Among the many reminders of our time there is a tapestry project that I worked on during the crisis. I’ve made a tapestry cushion in several of the countries that we have lived, picking a subject that appealed to me, as well being symbolic of my time in that country. After a long online search, I picked a beautiful peacock in shades of blue and purple. Its a memory of my time in Chitwan where we watched wild peacocks running around on the jungle floor. The plan was to slowly work on it, especially during all the travel required before we reached Jamaica. I started work on the tail, a little every night.

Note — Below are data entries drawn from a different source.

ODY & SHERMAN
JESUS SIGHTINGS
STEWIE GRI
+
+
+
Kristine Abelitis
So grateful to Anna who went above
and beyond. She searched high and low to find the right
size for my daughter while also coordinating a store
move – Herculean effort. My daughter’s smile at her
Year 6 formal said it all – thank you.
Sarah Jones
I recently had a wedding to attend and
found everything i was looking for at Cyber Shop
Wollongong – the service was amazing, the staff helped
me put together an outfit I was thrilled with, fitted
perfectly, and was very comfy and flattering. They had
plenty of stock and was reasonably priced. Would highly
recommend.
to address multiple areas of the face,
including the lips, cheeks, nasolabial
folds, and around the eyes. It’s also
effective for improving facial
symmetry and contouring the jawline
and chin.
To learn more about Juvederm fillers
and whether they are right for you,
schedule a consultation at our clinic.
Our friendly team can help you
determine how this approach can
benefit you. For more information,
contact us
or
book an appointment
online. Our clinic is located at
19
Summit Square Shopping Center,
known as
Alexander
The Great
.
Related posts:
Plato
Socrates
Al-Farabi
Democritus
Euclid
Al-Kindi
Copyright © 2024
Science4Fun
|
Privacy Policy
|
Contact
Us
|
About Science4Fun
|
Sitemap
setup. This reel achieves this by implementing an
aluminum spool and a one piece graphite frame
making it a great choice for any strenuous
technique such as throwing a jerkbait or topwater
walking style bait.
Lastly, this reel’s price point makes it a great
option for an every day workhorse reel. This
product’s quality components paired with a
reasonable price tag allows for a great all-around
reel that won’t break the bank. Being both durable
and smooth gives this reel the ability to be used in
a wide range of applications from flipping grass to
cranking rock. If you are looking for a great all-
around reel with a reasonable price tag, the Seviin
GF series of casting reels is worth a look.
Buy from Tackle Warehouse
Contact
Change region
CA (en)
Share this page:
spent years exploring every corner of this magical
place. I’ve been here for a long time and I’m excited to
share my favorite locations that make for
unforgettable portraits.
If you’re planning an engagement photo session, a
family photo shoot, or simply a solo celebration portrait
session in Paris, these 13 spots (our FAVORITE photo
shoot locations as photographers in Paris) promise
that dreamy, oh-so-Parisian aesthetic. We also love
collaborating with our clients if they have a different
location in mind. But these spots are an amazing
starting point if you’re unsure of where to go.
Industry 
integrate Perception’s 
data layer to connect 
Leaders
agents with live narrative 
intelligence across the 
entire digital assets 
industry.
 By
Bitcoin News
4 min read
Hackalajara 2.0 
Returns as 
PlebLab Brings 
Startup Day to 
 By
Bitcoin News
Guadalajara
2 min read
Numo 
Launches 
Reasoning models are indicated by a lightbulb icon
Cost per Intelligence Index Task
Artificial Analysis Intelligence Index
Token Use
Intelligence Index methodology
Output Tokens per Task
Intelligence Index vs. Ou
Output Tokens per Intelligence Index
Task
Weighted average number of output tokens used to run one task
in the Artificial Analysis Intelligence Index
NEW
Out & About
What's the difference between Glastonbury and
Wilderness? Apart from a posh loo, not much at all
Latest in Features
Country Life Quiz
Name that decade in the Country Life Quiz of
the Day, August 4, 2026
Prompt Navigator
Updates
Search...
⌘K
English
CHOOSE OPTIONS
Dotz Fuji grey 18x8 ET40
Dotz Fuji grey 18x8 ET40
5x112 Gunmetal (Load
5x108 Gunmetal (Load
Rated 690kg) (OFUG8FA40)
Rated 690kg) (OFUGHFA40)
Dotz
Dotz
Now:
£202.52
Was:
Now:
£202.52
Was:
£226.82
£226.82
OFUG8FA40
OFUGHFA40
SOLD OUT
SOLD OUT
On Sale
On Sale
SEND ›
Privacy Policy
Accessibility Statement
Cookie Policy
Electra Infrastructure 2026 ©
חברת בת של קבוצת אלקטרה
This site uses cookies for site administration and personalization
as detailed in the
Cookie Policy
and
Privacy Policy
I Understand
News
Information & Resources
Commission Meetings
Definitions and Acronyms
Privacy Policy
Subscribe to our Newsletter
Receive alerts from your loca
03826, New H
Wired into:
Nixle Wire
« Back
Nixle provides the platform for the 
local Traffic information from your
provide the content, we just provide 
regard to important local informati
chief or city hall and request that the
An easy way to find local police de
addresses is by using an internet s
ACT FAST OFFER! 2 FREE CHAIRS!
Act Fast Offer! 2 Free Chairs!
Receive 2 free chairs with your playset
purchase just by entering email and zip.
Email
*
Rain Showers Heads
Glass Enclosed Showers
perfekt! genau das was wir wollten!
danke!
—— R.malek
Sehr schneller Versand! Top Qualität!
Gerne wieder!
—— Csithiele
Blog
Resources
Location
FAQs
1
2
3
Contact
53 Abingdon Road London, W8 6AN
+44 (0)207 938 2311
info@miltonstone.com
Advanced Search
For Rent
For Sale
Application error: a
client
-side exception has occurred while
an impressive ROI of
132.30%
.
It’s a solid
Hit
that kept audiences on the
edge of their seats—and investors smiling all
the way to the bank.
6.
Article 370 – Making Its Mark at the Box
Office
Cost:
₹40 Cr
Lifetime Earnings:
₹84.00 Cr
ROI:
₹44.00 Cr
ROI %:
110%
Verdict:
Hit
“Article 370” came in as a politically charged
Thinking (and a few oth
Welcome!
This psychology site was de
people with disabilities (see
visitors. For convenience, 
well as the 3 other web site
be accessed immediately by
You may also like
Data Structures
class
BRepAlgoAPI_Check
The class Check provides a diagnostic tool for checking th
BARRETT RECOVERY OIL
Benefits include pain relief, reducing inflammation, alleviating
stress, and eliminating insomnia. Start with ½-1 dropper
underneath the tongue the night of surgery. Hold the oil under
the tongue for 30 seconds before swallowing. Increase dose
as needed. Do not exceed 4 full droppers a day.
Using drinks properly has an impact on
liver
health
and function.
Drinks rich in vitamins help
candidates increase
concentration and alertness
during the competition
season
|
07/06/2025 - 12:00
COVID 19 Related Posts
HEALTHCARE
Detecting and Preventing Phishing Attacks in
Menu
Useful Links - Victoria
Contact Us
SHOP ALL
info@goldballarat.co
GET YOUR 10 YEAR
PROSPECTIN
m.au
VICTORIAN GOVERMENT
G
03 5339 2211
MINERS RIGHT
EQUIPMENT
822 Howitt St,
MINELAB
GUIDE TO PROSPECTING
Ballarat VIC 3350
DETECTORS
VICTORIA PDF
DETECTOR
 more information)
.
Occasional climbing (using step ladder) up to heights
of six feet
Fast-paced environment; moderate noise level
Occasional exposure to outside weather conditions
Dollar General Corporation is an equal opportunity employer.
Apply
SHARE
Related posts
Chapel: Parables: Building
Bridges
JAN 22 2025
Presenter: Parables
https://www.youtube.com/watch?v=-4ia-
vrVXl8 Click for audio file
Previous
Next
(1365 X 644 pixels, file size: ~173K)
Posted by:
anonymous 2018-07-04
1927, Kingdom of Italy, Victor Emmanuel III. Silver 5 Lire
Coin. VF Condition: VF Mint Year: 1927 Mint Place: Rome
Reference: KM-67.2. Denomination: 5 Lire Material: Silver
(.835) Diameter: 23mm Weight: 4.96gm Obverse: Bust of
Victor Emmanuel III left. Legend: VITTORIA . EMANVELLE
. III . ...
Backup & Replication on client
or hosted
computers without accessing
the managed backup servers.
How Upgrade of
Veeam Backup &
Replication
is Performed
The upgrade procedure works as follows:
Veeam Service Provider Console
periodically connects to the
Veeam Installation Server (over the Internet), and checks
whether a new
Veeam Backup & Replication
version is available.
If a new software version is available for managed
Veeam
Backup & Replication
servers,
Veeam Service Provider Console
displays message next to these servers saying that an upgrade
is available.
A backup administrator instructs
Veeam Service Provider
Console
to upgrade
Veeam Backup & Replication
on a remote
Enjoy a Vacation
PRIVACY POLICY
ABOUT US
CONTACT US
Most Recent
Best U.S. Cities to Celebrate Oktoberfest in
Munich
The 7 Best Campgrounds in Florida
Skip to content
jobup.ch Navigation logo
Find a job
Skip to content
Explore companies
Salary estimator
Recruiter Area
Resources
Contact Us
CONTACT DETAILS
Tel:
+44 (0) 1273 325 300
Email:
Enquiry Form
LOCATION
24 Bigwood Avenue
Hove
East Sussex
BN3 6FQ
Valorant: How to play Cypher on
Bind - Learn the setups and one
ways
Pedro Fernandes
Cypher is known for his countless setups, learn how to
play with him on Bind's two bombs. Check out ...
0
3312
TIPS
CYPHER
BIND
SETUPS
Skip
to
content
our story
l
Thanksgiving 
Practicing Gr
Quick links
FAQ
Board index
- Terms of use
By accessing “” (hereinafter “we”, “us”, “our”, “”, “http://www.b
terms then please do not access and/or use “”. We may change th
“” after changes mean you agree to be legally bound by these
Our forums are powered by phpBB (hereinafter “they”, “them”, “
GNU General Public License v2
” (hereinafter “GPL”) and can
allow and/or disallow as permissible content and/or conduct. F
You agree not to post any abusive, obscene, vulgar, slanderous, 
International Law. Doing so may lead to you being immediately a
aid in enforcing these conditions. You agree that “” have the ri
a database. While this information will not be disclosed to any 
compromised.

We spent the first two nights after the earthquake sleeping on Robert’s office floor. As we headed over to the safety of the Embassy, I grabbed a little overnight bag, a book, and the tapestry for something to do. In the days that followed immediately after the earthquake, I worked on the tapestry almost non-stop. There was something extraordinarily calming about the repetition of the “needle in, needle out”needlework stroke, giving my hands something to do and occupying the motor skills function of my brain, which handled the task of deciding the direction of stitching and what section to tackle next, leaving the rest of my brain to work on processing what had happened. I guess it was kind of a meditation.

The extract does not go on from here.